Task instructions: The answer should be an exact copy of the lines from the line with "Отзывы о нас" through the last line of the entries, and no other lines.

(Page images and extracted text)
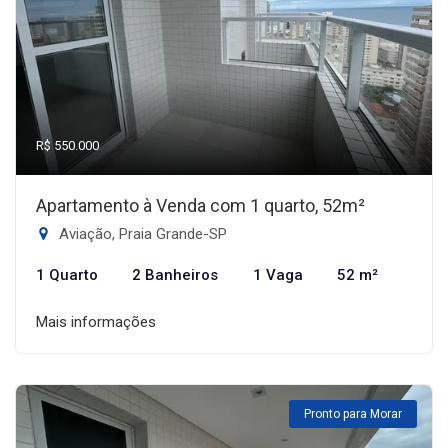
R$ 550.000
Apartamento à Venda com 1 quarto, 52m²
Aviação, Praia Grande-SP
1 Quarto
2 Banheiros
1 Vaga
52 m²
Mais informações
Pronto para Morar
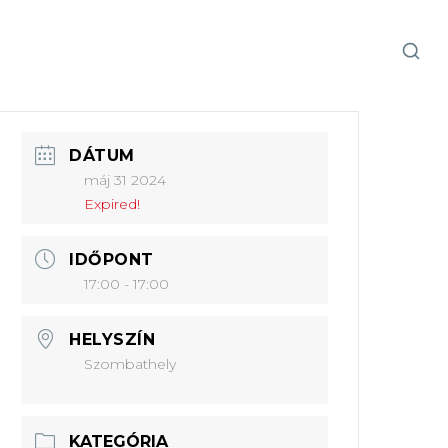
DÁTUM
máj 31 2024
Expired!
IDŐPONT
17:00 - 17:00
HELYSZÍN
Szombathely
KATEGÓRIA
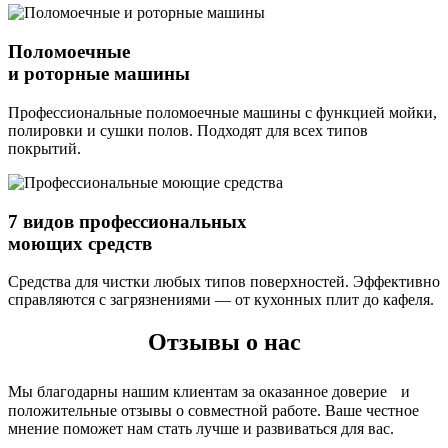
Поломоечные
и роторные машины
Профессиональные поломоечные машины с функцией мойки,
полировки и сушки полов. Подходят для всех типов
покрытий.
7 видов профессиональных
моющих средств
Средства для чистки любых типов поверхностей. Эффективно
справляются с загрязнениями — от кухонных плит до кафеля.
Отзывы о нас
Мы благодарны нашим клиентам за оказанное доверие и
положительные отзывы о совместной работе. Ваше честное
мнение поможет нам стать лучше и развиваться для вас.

Response area:
Отзывы о нас
Мы благодарны нашим клиентам за оказанное доверие и
положительные отзывы о совместной работе. Ваше честное
мнение поможет нам стать лучше и развиваться для вас.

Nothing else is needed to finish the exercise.